First you need to understand what your goal really is. If you are just trying to stay active and healthy sets don’t matter as much as time spent being active. However, this is not the case for those interested in muscle hypertrophy, strength, or endurance. Especially if they have have experience in the gym already.
How to Count Volume
Many people get confused about what goes into their workout volume. Although there are many factors such as time under tension that can come into play here, the largest ones are going to be sets, reps, and weight.
But should you look at daily volume or weekly volume? Regardless of your training split, you should be more concerned with weekly volume.
For example: lets look at two different scenarios:
- Individual one does four different chest exercises for three sets each once a week
- Individual two does one chest exercise for five sets three times per week
Although individual two does less daily volume, they are getting two more sets per week and will likely get better results as they have higher weekly volume. This is especially true if they are doing a compound movement like bench press as they will be working with more weight every set and getting better recovery between training sessions.
Now, don’t think you need to split up your workouts because of this. As I said before, this is entirely goal dependant.
Sets vs. Reps for Results
It’s also important to think about the amount of sets versus the amount of reps. The more reps you do, the fewer sets you will likely need to do, and the less weight you will be able to use.
Here is where your goals can help you determine how many sets you should be doing:
- For strength: use lower rep ranges of five or less and heavier weight
- For hypertrophy: six to twelve reps will get you the best results
- For endurance: high rep ranges of thirteen or more will get you the best results
Identify your goals in the list above to determine if your weekly volume needs to include more or less sets.
Weekly Volume and Frequency
You also need to consider how frequently you can train. If you have the ability to spread your training volume throughout the week, doing so can help your results immensely.
I want to give you a couple scenarios again:
- Scenario one: You do 30 total sets once a week for chest
- Scenario two: You do 10 total sets three times a week for chest
Which do you think will provide better results? Most likely scenario two, because of one key factor: recovery.
You will be less fatigued and your muscles will be well rested for each session.
Choosing Your Training Split
Training splits allow you to target individual muscle groups or regions during different workouts as opposed to full body workouts. A very basic training split would be an upper/lower split where you train upper body in one workout and lower in another.
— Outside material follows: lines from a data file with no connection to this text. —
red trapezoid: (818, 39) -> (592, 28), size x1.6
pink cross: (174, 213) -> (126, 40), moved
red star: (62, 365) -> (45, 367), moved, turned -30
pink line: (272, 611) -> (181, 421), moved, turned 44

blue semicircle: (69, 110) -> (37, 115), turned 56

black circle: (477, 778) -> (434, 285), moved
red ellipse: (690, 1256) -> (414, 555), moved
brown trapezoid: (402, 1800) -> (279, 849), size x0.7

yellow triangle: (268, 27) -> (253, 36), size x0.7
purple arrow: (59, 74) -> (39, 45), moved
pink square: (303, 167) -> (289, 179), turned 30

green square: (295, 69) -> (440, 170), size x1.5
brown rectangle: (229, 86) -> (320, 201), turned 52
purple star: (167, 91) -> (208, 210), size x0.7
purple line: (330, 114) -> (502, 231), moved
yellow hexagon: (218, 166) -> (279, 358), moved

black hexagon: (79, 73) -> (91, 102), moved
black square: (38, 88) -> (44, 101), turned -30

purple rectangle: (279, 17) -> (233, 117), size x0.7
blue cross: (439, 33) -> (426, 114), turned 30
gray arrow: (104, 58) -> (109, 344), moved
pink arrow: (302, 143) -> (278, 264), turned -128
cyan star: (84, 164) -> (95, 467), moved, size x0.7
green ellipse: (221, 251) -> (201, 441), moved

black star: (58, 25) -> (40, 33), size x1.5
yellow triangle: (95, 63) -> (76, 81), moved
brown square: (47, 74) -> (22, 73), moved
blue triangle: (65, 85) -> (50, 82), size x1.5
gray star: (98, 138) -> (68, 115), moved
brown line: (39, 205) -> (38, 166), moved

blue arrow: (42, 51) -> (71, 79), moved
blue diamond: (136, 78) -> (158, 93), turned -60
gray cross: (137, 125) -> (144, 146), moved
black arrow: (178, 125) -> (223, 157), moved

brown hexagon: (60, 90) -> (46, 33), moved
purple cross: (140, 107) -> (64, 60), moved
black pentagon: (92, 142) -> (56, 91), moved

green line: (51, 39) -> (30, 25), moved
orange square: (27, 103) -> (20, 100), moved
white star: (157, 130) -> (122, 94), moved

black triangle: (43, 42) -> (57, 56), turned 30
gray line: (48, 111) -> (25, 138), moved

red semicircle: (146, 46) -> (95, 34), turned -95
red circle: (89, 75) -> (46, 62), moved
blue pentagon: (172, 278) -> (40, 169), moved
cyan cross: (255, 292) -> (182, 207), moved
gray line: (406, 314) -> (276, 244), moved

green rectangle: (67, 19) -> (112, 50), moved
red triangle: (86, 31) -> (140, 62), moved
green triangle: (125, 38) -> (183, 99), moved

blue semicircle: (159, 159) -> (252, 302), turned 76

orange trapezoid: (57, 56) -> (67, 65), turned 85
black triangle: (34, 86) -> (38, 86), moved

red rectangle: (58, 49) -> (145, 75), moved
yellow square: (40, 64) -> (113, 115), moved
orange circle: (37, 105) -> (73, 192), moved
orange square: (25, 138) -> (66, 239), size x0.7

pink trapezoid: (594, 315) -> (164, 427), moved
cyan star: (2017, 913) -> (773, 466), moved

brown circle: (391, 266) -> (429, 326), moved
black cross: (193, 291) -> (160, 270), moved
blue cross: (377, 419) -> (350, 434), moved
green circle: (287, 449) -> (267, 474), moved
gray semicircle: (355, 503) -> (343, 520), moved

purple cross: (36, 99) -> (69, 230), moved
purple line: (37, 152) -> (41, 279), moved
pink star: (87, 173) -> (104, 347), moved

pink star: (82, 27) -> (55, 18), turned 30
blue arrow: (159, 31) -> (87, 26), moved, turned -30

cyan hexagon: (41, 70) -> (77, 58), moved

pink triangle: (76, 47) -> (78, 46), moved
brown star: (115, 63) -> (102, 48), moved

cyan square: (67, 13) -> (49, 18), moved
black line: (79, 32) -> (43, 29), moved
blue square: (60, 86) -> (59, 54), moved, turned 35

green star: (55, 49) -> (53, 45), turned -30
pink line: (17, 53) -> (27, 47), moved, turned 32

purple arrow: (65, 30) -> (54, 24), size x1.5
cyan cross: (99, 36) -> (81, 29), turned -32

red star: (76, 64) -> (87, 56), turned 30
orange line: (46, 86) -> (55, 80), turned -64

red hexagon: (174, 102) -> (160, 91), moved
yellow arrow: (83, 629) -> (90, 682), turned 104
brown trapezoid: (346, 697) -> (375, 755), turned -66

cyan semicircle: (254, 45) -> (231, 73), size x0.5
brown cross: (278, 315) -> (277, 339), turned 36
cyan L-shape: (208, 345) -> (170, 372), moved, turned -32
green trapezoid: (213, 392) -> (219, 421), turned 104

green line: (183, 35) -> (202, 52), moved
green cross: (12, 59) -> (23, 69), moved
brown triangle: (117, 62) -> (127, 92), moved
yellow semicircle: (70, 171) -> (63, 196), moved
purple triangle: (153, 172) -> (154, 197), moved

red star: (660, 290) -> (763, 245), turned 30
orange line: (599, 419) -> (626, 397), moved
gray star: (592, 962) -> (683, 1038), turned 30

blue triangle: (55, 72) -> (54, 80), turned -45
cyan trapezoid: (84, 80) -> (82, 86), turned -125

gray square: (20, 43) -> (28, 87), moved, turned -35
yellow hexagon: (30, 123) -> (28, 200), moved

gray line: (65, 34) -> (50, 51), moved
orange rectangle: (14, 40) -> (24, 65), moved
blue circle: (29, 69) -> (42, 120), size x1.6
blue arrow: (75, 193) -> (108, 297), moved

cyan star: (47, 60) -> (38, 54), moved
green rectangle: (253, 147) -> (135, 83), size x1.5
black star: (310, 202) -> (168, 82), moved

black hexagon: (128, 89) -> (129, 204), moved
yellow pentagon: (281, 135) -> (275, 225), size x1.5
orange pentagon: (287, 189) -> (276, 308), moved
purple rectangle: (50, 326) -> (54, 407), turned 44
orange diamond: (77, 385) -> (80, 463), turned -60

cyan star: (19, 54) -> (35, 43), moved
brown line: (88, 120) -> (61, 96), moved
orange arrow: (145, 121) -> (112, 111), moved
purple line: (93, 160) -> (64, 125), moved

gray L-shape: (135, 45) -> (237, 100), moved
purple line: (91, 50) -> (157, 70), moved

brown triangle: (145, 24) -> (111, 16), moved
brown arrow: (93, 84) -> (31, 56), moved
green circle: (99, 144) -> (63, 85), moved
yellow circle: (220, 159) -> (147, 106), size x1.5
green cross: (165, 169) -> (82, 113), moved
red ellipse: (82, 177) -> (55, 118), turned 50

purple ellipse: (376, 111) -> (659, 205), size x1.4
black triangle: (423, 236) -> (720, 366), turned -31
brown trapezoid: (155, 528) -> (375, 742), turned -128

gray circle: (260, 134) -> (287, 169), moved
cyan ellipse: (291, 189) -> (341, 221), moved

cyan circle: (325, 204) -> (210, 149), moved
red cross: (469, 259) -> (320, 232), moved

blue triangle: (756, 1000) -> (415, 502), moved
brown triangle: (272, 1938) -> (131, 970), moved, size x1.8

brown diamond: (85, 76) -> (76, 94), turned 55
These can be broken down even more into body part splits where you only train one muscle group per workout. The point of the splits is to give that muscle group time to recover before training it again.
Note: sets, reps, and weight are important for results. However recovery is even more important. If you don’t get adequate recovery you could end up sending yourself backwords with too much volume.
For strength try something like this.
For size a body part split might be best.
For a combination of strength and size DUP is amazing.
Get the Most out of Your Training
Regardless of what style routine you choose to follow, there are some key factors to keep in mind:
- Rest: the more you’re lifting, the longer rest you should take between sets.
- Weight: With the exception of specialized training programs like DUP the weight you should use will be the weight that challenges you on the last reps.
- Recovery: Time between training sessions is only a part of recovery. Sleep and nutrition are equally or even more important!
How Many Exercises to do Per Muscle Group for Results
The first step in figuring out how to optimize your training routine is deciding the results that are most important to you. This may change over time and your routine can change with it!
It doesn’t have to be complex though, even 5 sets per muscle group per week can grow muscle. So start training, make changes as you go, see what works for you, and never stop learning!